This course is more about embedded computers than desktops, and perhaps there's a bit of context influencing things in that distinction, I'm not sure. For the class lab assignments we're programming a Rabbit 3000 board, 8-bit stuff. But still, I just had to try and find some information about these things.
One of the examples I think of is the DMA on two serial ports in our ARM chip at work, which we're designing into an SOC. It seems the ARM goes a lot faster than serial ports, at least the serial ports when I had a modem, and I do realize that speeds have increased there far beyond what I ever used.
But, with a serial port doing DMA, it seems the CPU could have a few bus cycles between each serial port DMA bus cycle to do something else. Even with two serial ports each doing its own DMA, it would seem the CPU could have some free bus cycles to make use of. And that's ignoring internal caches.
Perhaps there's things that do saturate the bus for DMA, I suppose a big Gb ethernet or SATA transfer might be capable of that, or USB3. And that I can accept, that some things really do not leave any free cycles for the CPU until DMA is finished. But it seems like some things can be slow enough that sharing the bus (each for its own cycles of course) is possible, and in my/our minds, worth doing.
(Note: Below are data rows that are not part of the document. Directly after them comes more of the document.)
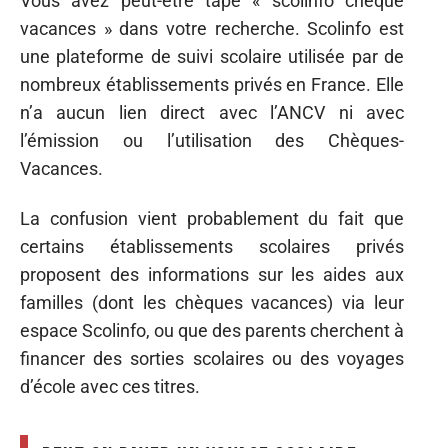
Vous avez peut-être tapé « scolinfo chèque
vacances » dans votre recherche. Scolinfo est
une plateforme de suivi scolaire utilisée par de
nombreux établissements privés en France. Elle
n’a aucun lien direct avec l’ANCV ni avec
l’émission ou l’utilisation des Chèques-
Vacances.
La confusion vient probablement du fait que
certains établissements scolaires privés
proposent des informations sur les aides aux
familles (dont les chèques vacances) via leur
espace Scolinfo, ou que des parents cherchent à
financer des sorties scolaires ou des voyages
d’école avec ces titres.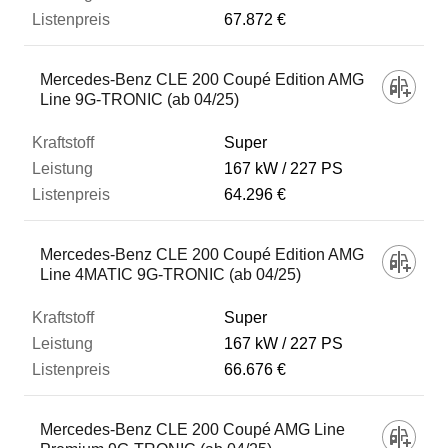
67.872 €
Mercedes-Benz CLE 200 Coupé Edition AMG
Line 9G-TRONIC (ab 04/25)
Super
167 kW
227 PS
64.296 €
Mercedes-Benz CLE 200 Coupé Edition AMG
Line 4MATIC 9G-TRONIC (ab 04/25)
Super
167 kW
227 PS
66.676 €
Mercedes-Benz CLE 200 Coupé AMG Line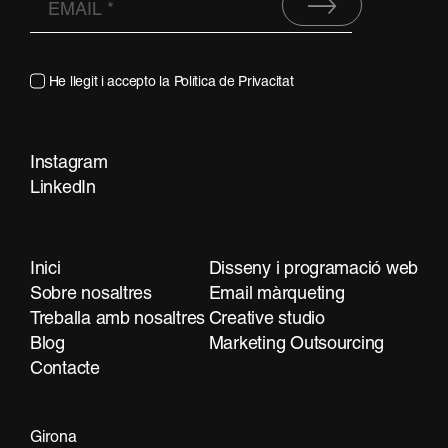
He llegit i accepto la
Política de Privacitat
Instagram
Contacta
LinkedIn
Inici
Disseny i programació web
Sobre nosaltres
Email màrqueting
Treballa amb nosaltres
Creative studio
Blog
Marketing Outsourcing
Contacte
Girona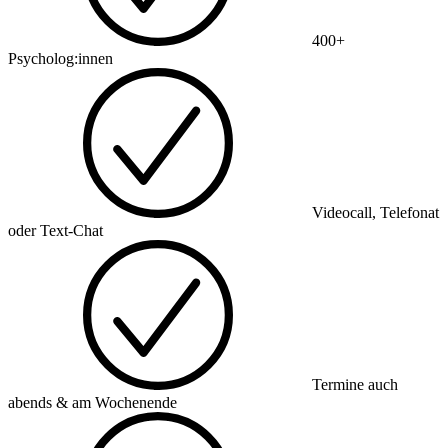
400+
Psycholog:innen
Videocall, Telefonat
oder Text-Chat
Termine auch
abends & am Wochenende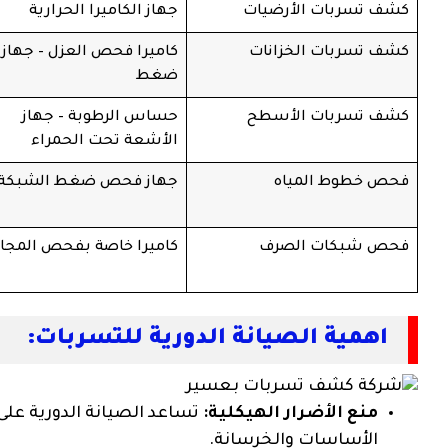
كشف تسربات الأرضيات
جهاز الكاميرا الحرارية
كشف تسربات الخزانات
كاميرا فحص العزل – جهاز
ضغط
كشف تسربات الأسطح
حساس الرطوبة – جهاز
الأشعة تحت الحمراء
فحص خطوط المياه
جهاز فحص ضغط الشبكة
فحص شبكات الصرف
كاميرا خاصة بفحص المجا
اهمية الصيانة الدورية للتسربات:
منع الأضرار الهيكلية:
تساعد الصيانة الدورية عل
الأساسات والخرسانة.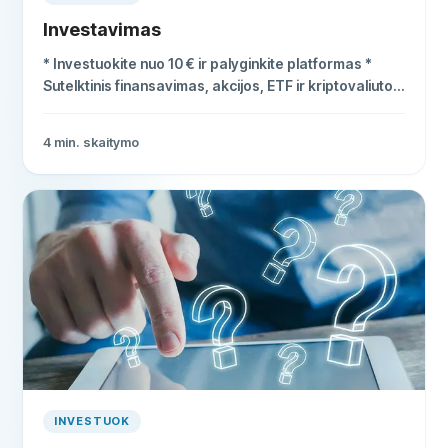
Investavimas
* Investuokite nuo 10 € ir palyginkite platformas *
Sutelktinis finansavimas, akcijos, ETF ir kriptovaliutos
* Sužinokite apie sudėtines palūkanas ir grąžą
4
min. skaitymo
INVESTUOK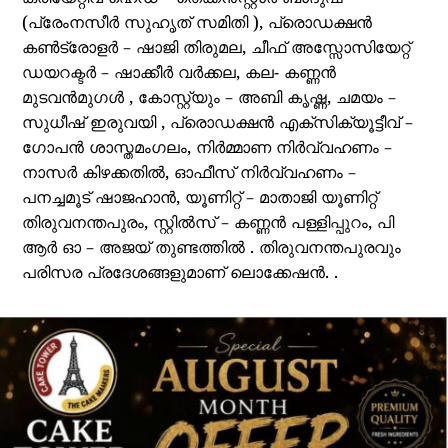
(പ്രേംനസീർ സുഹൃത് സമിതി ), പ്രൊഡക്ഷൻ
കൺട്രോളർ – ഷാജി തിരുമല, ചീഫ് അസ്സോസിയേറ്റ്
ഡയറക്ടർ – ഷാക്കീർ വർക്കല, കല- കണ്ണൻ
മുടവൻമുഗൾ , കോസ്റ്റ്യും – അബി കൃഷ്ണ, ചമയം –
സുധീഷ് ഇരുവയി , പ്രൊഡക്ഷൻ എക്സിക്യൂട്ടീവ് –
ഗോപൻ ശാസ്തമംഗലം, നിർമ്മാണ നിർവ്വഹണം –
നാസർ കിഴക്കതിൽ, ഓഫീസ് നിർവ്വഹണം –
പനച്ചമൂട് ഷാജഹാൻ, യൂണിറ്റ് – മാതാജി യൂണിറ്റ്
തിരുവനന്തപുരം, സ്റ്റിൽസ് – കണ്ണൻ പള്ളിപ്പുറം, പി
ആർ ഓ – അജയ് തുണ്ടത്തിൽ . തിരുവനന്തപുരവും
പരിസര പ്രദേശങ്ങളുമാണ് ലൊക്കേഷൻ. .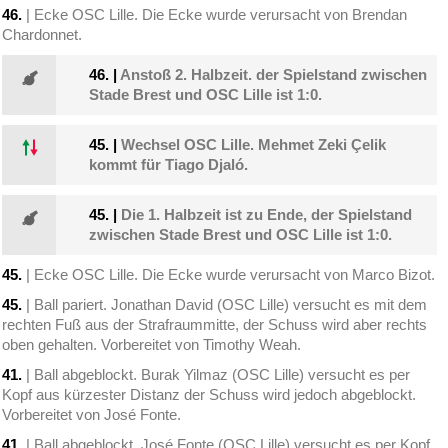
46.
| Ecke OSC Lille. Die Ecke wurde verursacht von Brendan
Chardonnet.
46.
|
Anstoß 2. Halbzeit. der Spielstand zwischen
Stade Brest und OSC Lille ist 1:0.
45.
|
Wechsel OSC Lille. Mehmet Zeki Çelik
kommt für Tiago Djaló.
45.
|
Die 1. Halbzeit ist zu Ende, der Spielstand
zwischen Stade Brest und OSC Lille ist 1:0.
45.
| Ecke OSC Lille. Die Ecke wurde verursacht von Marco Bizot.
45.
| Ball pariert. Jonathan David (OSC Lille) versucht es mit dem
rechten Fuß aus der Strafraummitte, der Schuss wird aber rechts
oben gehalten. Vorbereitet von Timothy Weah.
41.
| Ball abgeblockt. Burak Yilmaz (OSC Lille) versucht es per
Kopf aus kürzester Distanz der Schuss wird jedoch abgeblockt.
Vorbereitet von José Fonte.
41.
| Ball abgeblockt. José Fonte (OSC Lille) versucht es per Kopf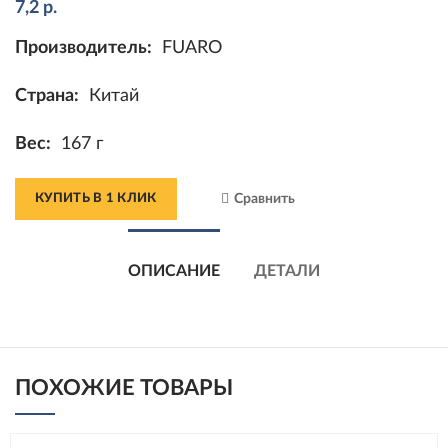
7,2
р.
Производитель:
FUARO
Страна:
Китай
Вес:
167 г
КУПИТЬ В 1 КЛИК
Сравнить
ОПИСАНИЕ
ДЕТАЛИ
ПОХОЖИЕ ТОВАРЫ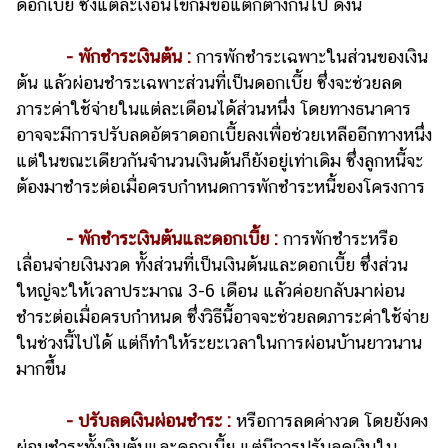
ดอกเบี้ย ซึ่งแต่ละเงื่อนไขก็มีข้อแตกต่างกันไป ดังนี้
แต่งงาน
แม่
- พักชำระเงินต้น :
การพักชำระเฉพาะในส่วนของเงิน
และ
ต้น แล้วผ่อนชำระเฉพาะส่วนที่เป็นดอกเบี้ย ซึ่งจะช่วยลด
เด็ก
ภาระค่าใช้จ่ายในแต่ละเดือนได้ส่วนหนึ่ง โดยทางธนาคาร
อาจจะมีการปรับลดอัตราดอกเบี้ยลงเพื่อช่วยเหลืออีกทางหนึ่ง
สัตว์
เลี้ยง
แต่ในขณะเดียวกันจำนวนเงินต้นก็ยังอยู่เท่าเดิม ซึ่งลูกหนี้จะ
ต้องมาชำระต่อเมื่อครบกำหนดการพักชำระหนี้ของโครงการ
Infographic
- พักชำระเงินต้นและดอกเบี้ย :
การพักชำระหรือ
บริการ
เลื่อนจ่ายเงินงวด ทั้งส่วนที่เป็นเงินต้นและดอกเบี้ย ซึ่งส่วน
ใหญ่จะให้เวลาประมาณ 3-6 เดือน แล้วค่อยกลับมาผ่อน
แอปฯ
กระปุก
ชำระต่อเมื่อครบกำหนด ซึ่งวิธีนี้อาจจะช่วยลดภาระค่าใช้จ่าย
ในช่วงนี้ไปได้ แต่ก็ทำให้ระยะเวลาในการผ่อนบ้านยาวนาน
คอร์ส
มากขึ้น
ออนไลน์
เรียน
- ปรับลดเงินผ่อนชำระ :
หรือการลดค่างวด โดยยังคง
เลข
ผ่อนชำระทั้งเงินต้นและดอกเบี้ย แต่มีการปรับลดเงินใน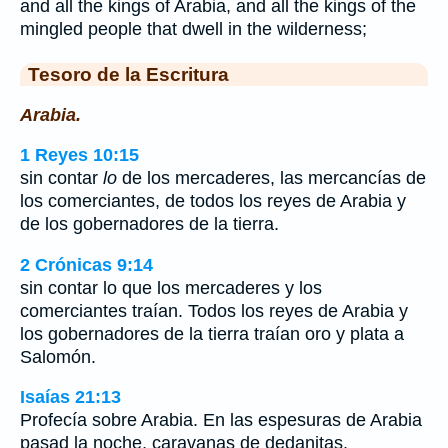
and all the kings of Arabia, and all the kings of the
mingled people that dwell in the wilderness;
Tesoro de la Escritura
Arabia.
1 Reyes 10:15
sin contar
lo
de los mercaderes, las mercancías de
los comerciantes, de todos los reyes de Arabia y
de los gobernadores de la tierra.
2 Crónicas 9:14
sin contar lo que los mercaderes y los
comerciantes traían. Todos los reyes de Arabia y
los gobernadores de la tierra traían oro y plata a
Salomón.
Isaías 21:13
Profecía sobre Arabia. En las espesuras de Arabia
pasad la noche, caravanas de dedanitas.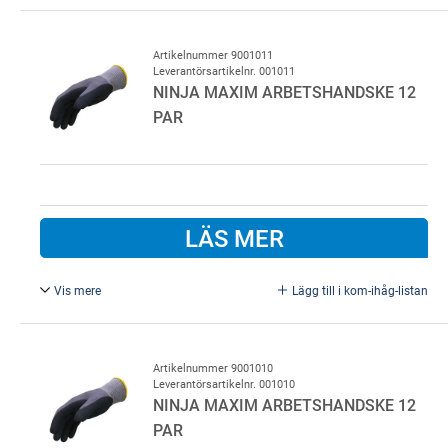
Förpackning med 12 par.
Artikelnummer 9001011
Leverantörsartikelnr. 001011
NINJA MAXIM ARBETSHANDSKE 12
PAR
LÄS MER
Vis mere
Lägg till i kom-ihåg-listan
Ninja Maxim handske. Säljes i 12 st. pk,
Str. 11.
Artikelnummer 9001010
Leverantörsartikelnr. 001010
NINJA MAXIM ARBETSHANDSKE 12
PAR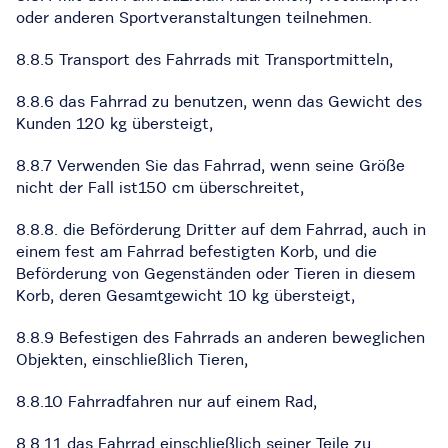
oder anderen Sportveranstaltungen teilnehmen.
8.8.5 Transport des Fahrrads mit Transportmitteln,
8.8.6 das Fahrrad zu benutzen, wenn das Gewicht des
Kunden 120 kg übersteigt,
8.8.7 Verwenden Sie das Fahrrad, wenn seine Größe
nicht der Fall ist150 cm überschreitet,
8.8.8. die Beförderung Dritter auf dem Fahrrad, auch in
einem fest am Fahrrad befestigten Korb, und die
Beförderung von Gegenständen oder Tieren in diesem
Korb, deren Gesamtgewicht 10 kg übersteigt,
8.8.9 Befestigen des Fahrrads an anderen beweglichen
Objekten, einschließlich Tieren,
8.8.10 Fahrradfahren nur auf einem Rad,
8.8.11 das Fahrrad einschließlich seiner Teile zu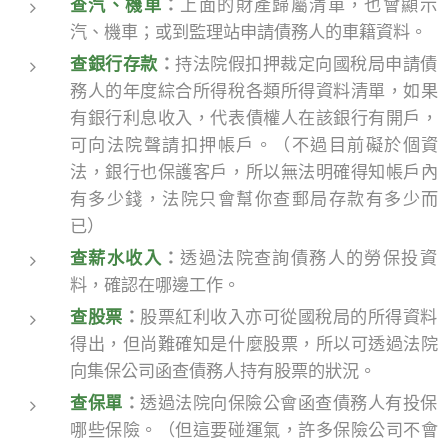
查汽、機車
：
上面的財產歸屬清單，也會顯示
汽、機車；或到監理站申請債務人的車籍資料。
查銀行存款
：
持法院假扣押裁定向國稅局申請債
務人的年度綜合所得稅各類所得資料清單，如果
有銀行利息收入，代表債權人在該銀行有開戶，
可向法院聲請扣押帳戶。（不過目前礙於個資
法，銀行也保護客戶，所以無法明確得知帳戶內
有多少錢，法院只會幫你查郵局存款有多少而
已）
查薪水收入
：
透過法院查詢債務人的勞保投資
料，確認在哪邊工作。
查股票
：
股票紅利收入亦可從國稅局的所得資料
得出，但尚難確知是什麼股票，所以可透過法院
向集保公司函查債務人持有股票的狀況。
查保單
：
透過法院向保險公會函查債務人有投保
哪些保險。（但這要碰運氣，許多保險公司不會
And I don't think that it makes sense to DMA no matter what. There is some overhead involved in configuring the DMA controller, telling it where to read from, where to write to, and how many times, to increment or not (If you're reading from a serial port for example, you're probably only reading from a single register every time, memory of course would increment to next address for every cycle). A single cycle DMA probably won't make any sense to do. It would need to be a transfer larger than your overhead cycles to begin being worth it I think.
For the very little DMA software I've written or looked at recently, the CPU does wait for DMA to complete. But this is a case of simulating the chip RTL before silicon, to make sure we have the DMA controller hooked up correctly inside the chip. There's nothing else to do but wait for the test results. There's no applications, no GUI to update, no OS, nothing else at all. I don't consider that a normal situation in writing software around a DMA controller.
I was just really surprised that I was the only one surprised by this detail in class that day. Thank you for making me feel like I'm on the sane side of this debate.